--- AVAILABLE DATA Enclosed Below ---

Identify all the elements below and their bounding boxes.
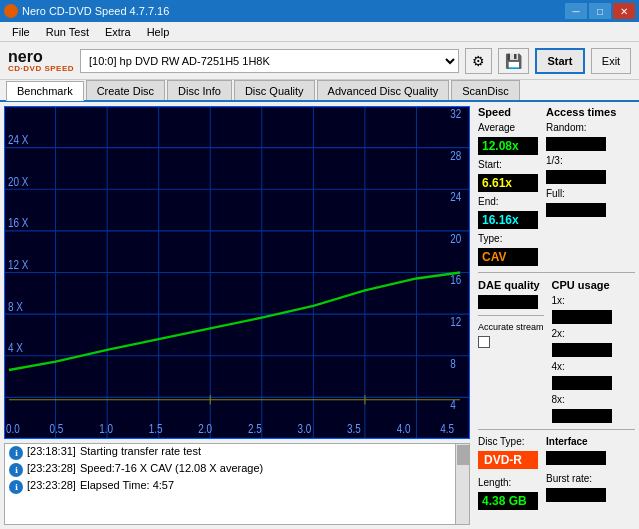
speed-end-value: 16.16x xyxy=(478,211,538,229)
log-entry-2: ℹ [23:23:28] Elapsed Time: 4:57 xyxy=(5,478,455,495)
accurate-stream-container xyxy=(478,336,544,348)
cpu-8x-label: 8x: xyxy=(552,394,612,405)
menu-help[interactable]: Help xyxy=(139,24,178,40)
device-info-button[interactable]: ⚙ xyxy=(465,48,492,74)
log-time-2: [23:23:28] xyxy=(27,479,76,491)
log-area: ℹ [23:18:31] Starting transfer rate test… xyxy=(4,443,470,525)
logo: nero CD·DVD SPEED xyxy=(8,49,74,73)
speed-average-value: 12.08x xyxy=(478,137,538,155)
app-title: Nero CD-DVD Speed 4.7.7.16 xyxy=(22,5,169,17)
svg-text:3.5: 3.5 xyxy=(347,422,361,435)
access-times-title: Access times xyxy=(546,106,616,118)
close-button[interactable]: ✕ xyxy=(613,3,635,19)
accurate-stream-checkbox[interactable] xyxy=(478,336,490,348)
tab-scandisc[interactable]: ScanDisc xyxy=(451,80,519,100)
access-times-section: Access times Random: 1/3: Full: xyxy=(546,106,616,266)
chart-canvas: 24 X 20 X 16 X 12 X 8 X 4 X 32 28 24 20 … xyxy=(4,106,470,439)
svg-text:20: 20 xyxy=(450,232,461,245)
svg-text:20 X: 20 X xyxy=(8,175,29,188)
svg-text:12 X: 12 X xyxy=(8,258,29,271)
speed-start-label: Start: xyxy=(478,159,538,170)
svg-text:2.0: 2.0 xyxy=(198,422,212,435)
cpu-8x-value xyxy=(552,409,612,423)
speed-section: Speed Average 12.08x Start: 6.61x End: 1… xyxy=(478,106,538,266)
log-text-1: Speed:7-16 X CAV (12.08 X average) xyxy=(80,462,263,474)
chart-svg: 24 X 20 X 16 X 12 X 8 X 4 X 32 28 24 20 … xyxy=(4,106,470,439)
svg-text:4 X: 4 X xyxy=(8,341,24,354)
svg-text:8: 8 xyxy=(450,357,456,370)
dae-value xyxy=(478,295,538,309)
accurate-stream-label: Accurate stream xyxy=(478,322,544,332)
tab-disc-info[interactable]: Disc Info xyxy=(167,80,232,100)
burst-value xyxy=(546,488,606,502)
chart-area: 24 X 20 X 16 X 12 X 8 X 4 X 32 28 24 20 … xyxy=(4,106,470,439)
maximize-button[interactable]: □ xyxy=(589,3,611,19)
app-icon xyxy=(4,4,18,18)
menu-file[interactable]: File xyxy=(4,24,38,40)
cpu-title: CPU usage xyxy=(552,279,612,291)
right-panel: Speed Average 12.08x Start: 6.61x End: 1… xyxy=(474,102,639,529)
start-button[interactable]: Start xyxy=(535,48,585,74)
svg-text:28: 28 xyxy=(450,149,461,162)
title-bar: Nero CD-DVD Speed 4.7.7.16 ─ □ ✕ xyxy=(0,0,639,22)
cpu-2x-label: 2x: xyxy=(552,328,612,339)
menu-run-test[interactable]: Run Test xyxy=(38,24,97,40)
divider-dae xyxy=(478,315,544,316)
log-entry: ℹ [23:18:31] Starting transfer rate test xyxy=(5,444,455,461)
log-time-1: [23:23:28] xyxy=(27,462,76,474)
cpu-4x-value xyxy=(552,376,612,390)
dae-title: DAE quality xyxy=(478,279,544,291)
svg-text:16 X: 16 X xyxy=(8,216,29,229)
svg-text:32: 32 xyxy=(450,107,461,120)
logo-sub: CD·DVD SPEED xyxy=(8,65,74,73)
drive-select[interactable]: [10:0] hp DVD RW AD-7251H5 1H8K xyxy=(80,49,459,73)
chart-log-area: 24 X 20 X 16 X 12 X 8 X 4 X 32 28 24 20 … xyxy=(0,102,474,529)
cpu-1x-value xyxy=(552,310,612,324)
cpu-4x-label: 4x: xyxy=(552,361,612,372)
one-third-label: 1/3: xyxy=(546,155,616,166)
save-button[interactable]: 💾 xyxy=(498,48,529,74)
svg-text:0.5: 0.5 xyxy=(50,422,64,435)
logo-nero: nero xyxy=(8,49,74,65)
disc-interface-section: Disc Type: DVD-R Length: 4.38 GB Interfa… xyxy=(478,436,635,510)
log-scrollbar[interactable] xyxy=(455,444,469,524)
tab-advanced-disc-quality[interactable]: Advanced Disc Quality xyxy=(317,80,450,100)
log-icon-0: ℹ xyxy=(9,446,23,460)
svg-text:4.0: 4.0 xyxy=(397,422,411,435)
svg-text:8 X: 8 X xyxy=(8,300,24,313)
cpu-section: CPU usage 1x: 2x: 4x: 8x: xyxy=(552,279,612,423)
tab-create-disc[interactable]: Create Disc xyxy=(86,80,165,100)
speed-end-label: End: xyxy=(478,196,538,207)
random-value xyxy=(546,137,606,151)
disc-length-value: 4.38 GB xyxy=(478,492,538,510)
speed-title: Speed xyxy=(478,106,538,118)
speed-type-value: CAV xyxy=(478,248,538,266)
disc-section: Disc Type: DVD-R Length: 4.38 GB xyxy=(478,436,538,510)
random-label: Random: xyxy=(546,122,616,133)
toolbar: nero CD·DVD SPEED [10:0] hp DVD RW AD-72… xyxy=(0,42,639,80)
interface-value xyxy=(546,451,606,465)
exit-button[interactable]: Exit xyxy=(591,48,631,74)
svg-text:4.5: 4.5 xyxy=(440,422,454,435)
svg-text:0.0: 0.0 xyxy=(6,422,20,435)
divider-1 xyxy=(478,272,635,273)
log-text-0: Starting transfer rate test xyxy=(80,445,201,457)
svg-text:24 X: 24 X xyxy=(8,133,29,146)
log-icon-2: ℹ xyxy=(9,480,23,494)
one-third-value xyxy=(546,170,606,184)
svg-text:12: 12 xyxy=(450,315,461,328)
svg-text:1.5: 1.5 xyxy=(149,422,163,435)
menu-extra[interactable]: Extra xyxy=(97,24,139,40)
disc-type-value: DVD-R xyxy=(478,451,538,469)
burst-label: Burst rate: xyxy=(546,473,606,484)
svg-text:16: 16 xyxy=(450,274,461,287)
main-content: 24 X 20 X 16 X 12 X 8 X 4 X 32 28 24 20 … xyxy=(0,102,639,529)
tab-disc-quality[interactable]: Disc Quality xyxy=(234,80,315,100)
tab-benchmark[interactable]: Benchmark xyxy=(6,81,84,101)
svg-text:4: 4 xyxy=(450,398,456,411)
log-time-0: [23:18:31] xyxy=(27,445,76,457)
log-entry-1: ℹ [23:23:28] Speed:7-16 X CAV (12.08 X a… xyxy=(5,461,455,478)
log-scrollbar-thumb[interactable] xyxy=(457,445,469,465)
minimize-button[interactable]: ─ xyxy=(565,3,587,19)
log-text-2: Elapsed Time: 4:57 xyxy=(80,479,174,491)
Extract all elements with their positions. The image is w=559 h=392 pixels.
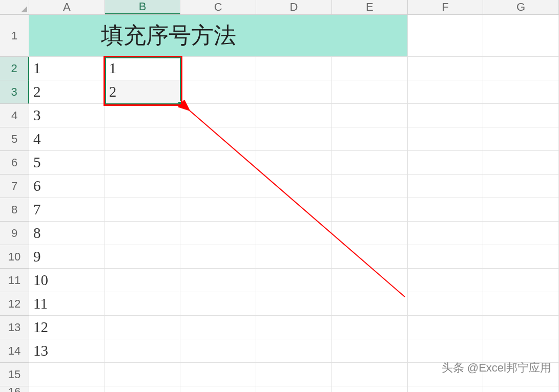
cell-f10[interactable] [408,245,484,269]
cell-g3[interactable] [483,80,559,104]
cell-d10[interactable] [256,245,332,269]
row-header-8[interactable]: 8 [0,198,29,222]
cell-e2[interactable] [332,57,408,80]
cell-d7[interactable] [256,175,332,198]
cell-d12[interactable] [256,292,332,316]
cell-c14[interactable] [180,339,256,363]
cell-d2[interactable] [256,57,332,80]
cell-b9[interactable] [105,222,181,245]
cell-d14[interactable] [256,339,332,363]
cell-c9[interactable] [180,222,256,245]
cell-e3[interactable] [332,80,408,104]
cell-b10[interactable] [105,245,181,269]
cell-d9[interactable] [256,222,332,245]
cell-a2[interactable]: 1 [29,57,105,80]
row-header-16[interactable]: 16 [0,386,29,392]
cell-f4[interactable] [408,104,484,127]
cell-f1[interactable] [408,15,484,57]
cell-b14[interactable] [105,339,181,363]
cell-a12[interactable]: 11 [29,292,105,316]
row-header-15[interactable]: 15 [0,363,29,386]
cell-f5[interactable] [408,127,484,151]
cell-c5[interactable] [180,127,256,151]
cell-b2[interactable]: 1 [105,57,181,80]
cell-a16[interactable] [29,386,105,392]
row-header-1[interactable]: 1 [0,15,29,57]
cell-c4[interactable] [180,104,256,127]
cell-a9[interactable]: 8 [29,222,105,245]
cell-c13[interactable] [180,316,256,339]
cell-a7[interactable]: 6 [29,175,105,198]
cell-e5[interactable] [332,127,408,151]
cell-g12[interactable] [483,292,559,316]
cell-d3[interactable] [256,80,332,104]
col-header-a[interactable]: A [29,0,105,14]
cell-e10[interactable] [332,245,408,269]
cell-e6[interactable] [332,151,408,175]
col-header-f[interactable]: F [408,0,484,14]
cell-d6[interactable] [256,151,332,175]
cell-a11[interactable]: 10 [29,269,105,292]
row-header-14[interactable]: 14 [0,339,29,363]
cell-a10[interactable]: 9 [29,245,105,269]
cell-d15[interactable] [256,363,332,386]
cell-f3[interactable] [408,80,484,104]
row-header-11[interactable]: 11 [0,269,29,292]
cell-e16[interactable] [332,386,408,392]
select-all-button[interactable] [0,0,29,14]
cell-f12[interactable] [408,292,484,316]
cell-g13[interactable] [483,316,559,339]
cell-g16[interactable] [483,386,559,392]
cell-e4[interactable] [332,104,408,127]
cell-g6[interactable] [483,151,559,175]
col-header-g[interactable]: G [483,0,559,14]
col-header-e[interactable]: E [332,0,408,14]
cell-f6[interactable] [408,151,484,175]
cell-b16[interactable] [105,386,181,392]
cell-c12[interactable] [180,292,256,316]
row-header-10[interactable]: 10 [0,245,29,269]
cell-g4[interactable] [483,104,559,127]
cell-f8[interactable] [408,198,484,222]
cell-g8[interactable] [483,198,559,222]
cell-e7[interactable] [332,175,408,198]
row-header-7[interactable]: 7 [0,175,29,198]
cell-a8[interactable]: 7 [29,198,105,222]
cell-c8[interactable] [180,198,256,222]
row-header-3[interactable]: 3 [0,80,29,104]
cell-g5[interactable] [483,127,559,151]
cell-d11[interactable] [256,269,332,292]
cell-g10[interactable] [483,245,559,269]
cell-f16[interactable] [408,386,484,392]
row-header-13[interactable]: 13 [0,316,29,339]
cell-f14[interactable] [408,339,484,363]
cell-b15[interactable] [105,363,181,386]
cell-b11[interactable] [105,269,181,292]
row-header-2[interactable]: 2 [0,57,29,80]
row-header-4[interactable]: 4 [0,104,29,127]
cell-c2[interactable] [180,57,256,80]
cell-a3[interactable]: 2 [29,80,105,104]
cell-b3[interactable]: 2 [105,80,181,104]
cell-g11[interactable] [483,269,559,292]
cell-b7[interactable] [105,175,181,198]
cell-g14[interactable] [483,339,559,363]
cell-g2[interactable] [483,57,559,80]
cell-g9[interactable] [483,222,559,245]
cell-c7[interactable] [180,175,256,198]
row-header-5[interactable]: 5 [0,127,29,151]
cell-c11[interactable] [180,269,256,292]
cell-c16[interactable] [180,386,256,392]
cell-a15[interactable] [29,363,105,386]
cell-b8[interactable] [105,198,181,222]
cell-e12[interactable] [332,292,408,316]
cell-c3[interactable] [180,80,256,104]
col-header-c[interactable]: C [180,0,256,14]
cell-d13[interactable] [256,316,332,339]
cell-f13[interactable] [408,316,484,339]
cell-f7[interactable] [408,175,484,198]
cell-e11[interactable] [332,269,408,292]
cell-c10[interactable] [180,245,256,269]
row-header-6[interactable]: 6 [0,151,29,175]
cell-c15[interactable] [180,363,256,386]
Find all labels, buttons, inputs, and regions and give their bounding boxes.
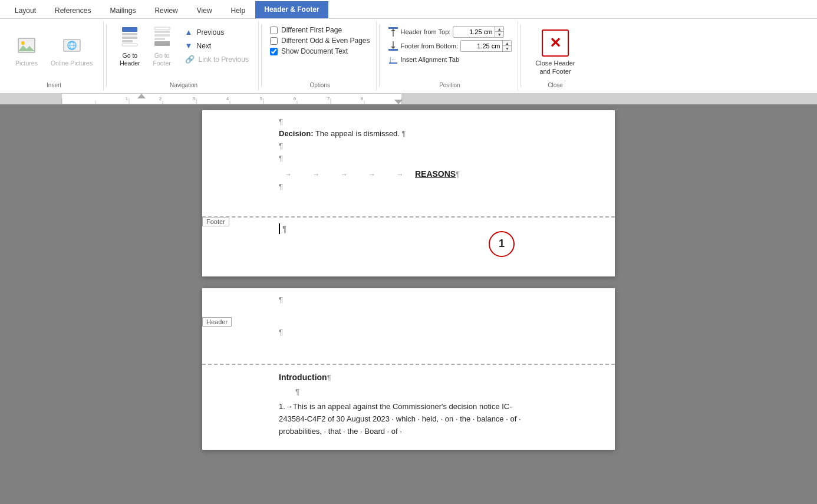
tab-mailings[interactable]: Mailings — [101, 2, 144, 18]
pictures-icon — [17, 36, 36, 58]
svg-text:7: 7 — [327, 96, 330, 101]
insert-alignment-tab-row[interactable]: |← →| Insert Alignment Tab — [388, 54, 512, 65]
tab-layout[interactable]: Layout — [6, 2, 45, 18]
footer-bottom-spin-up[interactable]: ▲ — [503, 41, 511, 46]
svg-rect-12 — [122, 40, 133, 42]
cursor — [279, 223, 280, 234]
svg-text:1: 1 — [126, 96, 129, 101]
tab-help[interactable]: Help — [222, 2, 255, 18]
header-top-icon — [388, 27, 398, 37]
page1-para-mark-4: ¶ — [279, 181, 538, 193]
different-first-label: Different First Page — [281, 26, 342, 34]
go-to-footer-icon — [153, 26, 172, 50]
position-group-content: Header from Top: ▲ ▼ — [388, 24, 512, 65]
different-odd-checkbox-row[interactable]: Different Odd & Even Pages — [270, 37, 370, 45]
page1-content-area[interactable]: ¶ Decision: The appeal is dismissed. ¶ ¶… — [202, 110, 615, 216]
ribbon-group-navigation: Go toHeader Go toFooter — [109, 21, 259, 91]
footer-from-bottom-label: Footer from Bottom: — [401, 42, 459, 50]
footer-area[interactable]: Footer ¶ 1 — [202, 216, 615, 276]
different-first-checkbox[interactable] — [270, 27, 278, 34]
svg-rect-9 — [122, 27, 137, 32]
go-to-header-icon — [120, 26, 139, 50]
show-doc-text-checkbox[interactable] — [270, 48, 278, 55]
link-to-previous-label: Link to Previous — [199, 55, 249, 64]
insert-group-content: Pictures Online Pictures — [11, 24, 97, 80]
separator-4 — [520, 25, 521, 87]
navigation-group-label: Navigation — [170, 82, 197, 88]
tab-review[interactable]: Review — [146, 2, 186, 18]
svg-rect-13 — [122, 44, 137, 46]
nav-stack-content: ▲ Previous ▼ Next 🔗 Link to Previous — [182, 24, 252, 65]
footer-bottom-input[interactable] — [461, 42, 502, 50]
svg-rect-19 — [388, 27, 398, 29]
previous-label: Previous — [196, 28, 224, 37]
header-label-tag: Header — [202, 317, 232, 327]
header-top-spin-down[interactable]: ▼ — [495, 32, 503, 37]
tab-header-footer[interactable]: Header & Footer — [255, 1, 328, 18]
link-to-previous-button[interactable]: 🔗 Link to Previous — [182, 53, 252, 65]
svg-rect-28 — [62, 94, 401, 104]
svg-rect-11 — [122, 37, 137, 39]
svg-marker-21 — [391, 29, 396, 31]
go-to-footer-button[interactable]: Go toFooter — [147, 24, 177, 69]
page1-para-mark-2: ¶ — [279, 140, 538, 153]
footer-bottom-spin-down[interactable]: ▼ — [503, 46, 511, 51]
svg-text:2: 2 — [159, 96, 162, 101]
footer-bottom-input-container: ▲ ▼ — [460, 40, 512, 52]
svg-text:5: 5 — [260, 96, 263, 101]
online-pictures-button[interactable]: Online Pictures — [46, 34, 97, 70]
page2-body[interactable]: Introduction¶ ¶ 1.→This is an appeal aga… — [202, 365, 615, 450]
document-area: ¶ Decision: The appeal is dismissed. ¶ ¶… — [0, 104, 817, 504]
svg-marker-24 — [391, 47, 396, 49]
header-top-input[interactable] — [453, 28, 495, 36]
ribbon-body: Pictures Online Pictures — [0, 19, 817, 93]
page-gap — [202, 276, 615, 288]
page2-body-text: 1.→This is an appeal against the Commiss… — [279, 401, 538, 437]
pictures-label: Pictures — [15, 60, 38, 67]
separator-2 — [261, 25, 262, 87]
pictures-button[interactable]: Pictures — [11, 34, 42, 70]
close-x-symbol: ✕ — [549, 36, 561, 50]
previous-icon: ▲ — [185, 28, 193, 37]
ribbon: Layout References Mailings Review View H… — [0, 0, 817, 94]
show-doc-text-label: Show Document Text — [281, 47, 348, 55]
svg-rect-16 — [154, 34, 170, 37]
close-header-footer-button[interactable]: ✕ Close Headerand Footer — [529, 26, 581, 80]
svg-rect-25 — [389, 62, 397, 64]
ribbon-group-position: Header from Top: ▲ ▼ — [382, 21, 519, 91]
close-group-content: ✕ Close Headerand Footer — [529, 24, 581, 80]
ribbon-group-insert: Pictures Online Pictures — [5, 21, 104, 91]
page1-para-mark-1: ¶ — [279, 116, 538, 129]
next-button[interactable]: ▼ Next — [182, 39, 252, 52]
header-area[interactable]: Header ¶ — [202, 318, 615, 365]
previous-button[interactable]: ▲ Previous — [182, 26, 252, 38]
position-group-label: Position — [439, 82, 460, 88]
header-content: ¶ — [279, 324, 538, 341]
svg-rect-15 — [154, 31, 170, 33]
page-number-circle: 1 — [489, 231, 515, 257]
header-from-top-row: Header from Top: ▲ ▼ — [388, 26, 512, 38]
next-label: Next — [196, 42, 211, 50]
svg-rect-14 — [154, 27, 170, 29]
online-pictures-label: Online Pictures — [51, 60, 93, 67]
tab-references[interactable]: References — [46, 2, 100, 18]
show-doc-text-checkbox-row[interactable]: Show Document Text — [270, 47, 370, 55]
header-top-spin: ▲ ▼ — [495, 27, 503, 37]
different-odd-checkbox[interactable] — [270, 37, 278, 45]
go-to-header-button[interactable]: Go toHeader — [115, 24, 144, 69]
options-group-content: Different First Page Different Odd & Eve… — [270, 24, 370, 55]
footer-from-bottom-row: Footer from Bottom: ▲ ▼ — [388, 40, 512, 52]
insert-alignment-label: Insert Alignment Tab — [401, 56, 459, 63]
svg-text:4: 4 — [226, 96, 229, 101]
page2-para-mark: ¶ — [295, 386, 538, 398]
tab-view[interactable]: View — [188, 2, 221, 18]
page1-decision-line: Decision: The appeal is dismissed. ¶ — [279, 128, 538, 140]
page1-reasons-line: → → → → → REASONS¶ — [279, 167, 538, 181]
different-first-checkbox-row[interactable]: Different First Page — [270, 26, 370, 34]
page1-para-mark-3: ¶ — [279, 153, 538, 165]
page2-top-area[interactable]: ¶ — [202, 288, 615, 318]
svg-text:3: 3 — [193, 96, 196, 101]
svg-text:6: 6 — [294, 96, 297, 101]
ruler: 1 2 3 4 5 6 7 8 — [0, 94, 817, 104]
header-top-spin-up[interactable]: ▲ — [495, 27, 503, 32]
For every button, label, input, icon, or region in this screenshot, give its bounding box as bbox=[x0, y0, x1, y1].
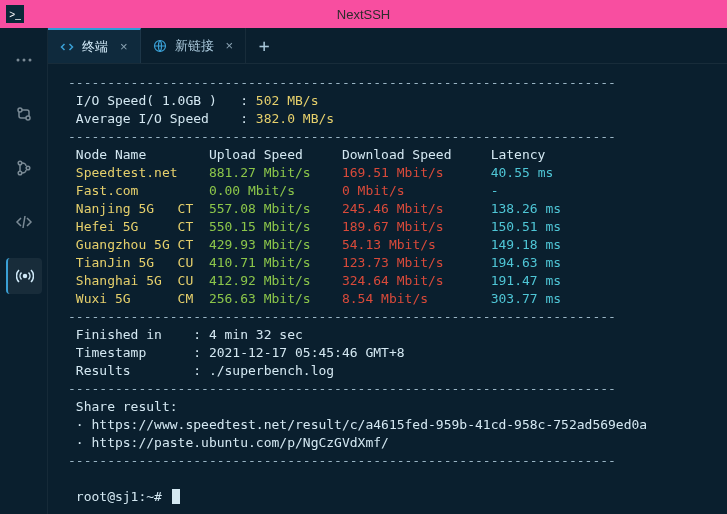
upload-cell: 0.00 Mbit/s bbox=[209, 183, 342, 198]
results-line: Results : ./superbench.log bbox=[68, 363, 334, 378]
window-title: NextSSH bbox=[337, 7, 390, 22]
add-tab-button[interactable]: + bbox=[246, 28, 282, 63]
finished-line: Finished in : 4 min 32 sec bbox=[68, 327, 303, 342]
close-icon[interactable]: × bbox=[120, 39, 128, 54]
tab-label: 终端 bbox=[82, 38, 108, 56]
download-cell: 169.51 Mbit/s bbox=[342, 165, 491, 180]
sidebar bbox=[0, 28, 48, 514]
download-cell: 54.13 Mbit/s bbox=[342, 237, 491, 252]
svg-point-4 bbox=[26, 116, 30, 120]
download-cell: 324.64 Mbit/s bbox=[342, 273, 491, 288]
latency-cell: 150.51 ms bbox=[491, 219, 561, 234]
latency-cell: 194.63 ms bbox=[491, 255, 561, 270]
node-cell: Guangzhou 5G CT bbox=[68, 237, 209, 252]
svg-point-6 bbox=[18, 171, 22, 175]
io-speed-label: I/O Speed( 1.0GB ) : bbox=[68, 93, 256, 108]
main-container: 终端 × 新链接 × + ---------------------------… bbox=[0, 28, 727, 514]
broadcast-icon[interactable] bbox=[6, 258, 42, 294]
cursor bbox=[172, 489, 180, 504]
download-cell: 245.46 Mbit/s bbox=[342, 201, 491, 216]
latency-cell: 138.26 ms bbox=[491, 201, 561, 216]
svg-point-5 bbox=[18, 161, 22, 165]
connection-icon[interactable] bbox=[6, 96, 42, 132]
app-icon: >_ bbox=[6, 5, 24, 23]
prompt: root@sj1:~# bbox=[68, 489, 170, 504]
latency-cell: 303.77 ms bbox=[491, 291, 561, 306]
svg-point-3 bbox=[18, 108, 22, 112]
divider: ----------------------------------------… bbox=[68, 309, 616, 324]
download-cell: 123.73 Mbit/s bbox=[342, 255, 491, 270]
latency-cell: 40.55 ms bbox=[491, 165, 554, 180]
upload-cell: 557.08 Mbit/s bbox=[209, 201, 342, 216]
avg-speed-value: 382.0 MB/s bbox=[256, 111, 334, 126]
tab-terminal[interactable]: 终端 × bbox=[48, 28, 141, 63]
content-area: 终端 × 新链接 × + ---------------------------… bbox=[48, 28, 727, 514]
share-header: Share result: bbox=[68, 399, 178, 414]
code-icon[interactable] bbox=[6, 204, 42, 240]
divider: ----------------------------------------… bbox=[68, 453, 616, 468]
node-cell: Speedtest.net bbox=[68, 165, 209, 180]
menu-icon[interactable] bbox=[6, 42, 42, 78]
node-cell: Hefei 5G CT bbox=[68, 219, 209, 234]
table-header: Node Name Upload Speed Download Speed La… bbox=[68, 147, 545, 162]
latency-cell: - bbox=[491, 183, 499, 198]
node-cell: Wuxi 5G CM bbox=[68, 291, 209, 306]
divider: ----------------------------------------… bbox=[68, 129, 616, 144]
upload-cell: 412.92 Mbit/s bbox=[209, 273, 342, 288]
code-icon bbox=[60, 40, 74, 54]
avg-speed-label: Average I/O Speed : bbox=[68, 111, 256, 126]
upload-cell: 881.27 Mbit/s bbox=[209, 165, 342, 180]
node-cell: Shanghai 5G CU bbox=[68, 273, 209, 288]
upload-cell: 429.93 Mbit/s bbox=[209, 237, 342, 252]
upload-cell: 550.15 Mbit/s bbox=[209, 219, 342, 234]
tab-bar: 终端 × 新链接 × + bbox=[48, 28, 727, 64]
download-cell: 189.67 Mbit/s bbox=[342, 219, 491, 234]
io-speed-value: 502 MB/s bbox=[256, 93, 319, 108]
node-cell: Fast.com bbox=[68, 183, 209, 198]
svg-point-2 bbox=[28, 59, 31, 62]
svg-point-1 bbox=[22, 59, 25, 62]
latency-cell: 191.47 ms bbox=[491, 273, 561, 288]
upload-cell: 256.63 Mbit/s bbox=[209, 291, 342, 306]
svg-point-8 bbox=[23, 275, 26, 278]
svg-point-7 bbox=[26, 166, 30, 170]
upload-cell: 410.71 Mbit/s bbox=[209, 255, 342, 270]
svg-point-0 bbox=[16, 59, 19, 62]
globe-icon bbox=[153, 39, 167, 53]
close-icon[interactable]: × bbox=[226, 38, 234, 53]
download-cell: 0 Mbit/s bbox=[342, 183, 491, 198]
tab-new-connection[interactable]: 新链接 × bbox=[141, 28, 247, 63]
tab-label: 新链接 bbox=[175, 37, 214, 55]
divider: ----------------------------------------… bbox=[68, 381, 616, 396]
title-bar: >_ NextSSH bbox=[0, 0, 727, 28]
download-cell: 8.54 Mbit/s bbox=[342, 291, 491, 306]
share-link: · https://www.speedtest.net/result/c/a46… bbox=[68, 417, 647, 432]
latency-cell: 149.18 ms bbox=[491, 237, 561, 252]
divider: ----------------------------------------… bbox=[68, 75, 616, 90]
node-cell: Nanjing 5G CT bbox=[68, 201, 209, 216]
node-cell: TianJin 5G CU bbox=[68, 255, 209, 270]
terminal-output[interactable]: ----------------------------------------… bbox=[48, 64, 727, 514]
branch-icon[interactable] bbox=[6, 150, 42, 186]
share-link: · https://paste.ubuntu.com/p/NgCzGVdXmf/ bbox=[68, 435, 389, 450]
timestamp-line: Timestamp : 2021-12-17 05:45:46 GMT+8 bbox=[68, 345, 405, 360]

--- End of Enclosed AVAILABLE DATA ---

_ABOUT THIS EXERCISE_. Which lines hold the string "their"? Copy all of them from the data above.

_EXERCISE RESULT_.
Identify all the elements below and their bounding boxes.
Extract all elements with their positions. The image is w=559 h=392 pixels.
Find all labels, buttons, inputs, and regions and give their bounding boxes.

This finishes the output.